■ **Recorded information**:
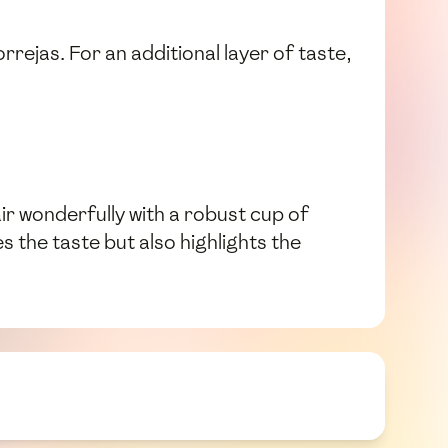
rrejas. For an additional layer of taste,
air wonderfully with a robust cup of
s the taste but also highlights the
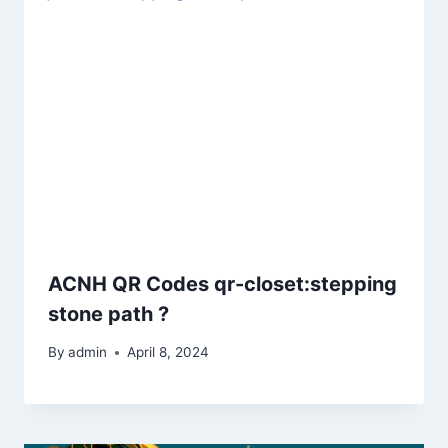
ACNH QR Codes qr-closet:stepping
stone path ?
By
admin
April 8, 2024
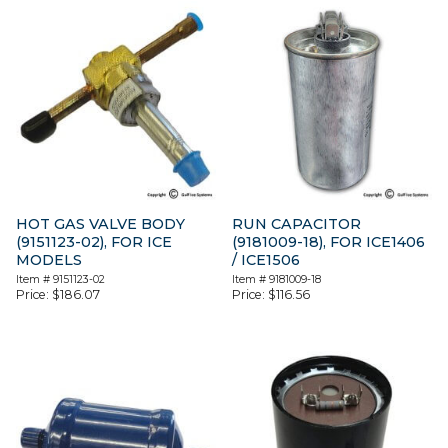
HOT GAS VALVE BODY
RUN CAPACITOR
(9151123-02), FOR ICE
(9181009-18), FOR ICE1406
MODELS
/ ICE1506
Item #
9151123-02
Item #
9181009-18
Price:
$
186.07
Price:
$
116.56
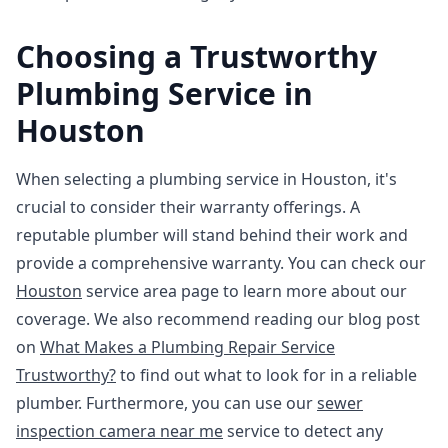
Choosing a Trustworthy
Plumbing Service in
Houston
When selecting a plumbing service in Houston, it's
crucial to consider their warranty offerings. A
reputable plumber will stand behind their work and
provide a comprehensive warranty. You can check our
Houston
service area page to learn more about our
coverage. We also recommend reading our blog post
on
What Makes a Plumbing Repair Service
Trustworthy?
to find out what to look for in a reliable
plumber. Furthermore, you can use our
sewer
inspection camera near me
service to detect any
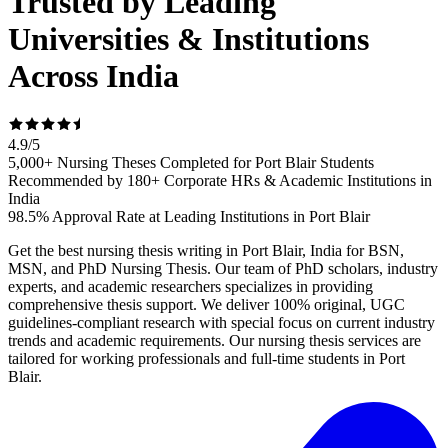
Trusted by Leading
Universities & Institutions
Across India
4.9
/
5
5,000+ Nursing Theses Completed for Port Blair Students
Recommended by 180+ Corporate HRs & Academic Institutions in
India
98.5% Approval Rate at Leading Institutions in Port Blair
Get the best nursing thesis writing in Port Blair, India for BSN,
MSN, and PhD Nursing Thesis. Our team of PhD scholars, industry
experts, and academic researchers specializes in providing
comprehensive thesis support. We deliver 100% original, UGC
guidelines-compliant research with special focus on current industry
trends and academic requirements. Our nursing thesis services are
tailored for working professionals and full-time students in Port
Blair.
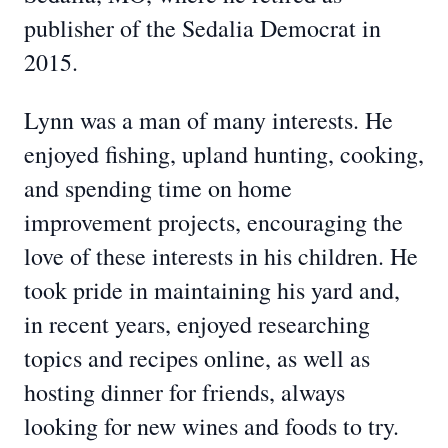
publisher of the Sedalia Democrat in
2015.
Lynn was a man of many interests. He
enjoyed fishing, upland hunting, cooking,
and spending time on home
improvement projects, encouraging the
love of these interests in his children. He
took pride in maintaining his yard and,
in recent years, enjoyed researching
topics and recipes online, as well as
hosting dinner for friends, always
looking for new wines and foods to try.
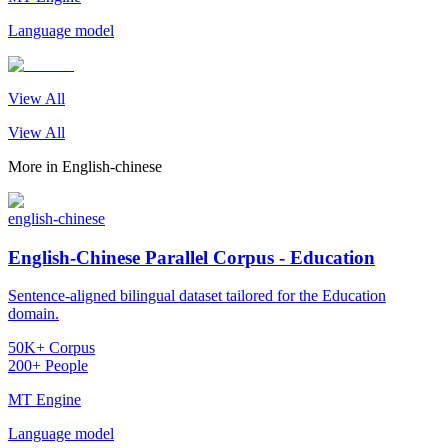
Language model
View All
View All
More in
English-chinese
english-chinese
English-Chinese Parallel Corpus - Education
Sentence-aligned bilingual dataset tailored for the Education
domain.
50K+ Corpus
200+ People
MT Engine
Language model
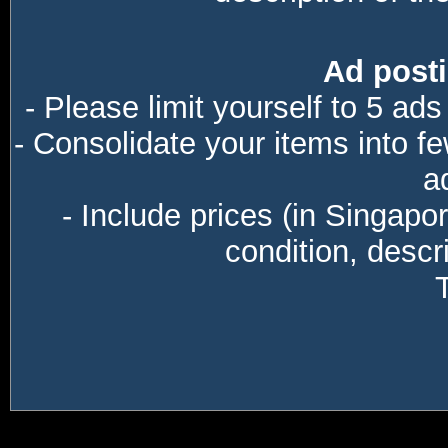
Ad posti
- Please limit yourself to 5 ads
- Consolidate your items into f
a
- Include prices (in Singapo
condition, descri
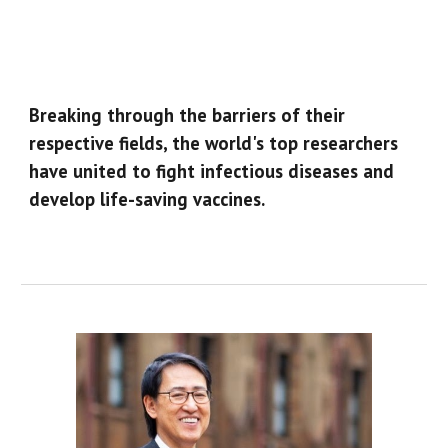
Breaking through the barriers of their
respective fields, the world's top researchers
have united to fight infectious diseases and
develop life-saving vaccines.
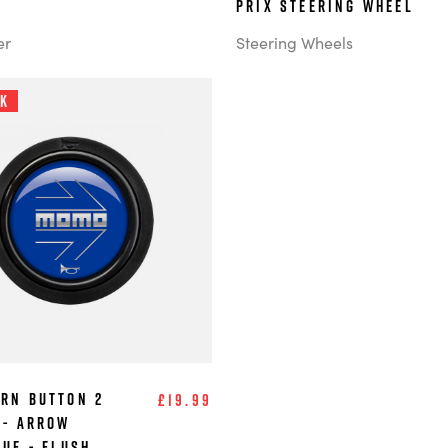
Prix steering wheel
er
Steering Wheels
ck
rn Button 2
£19.99
 - Arrow
lue - Flush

■ **What the exercise asks**: Looking at the data above, work out how many lines contain "their" and answer with the figure only.

■ **Task answer**: 3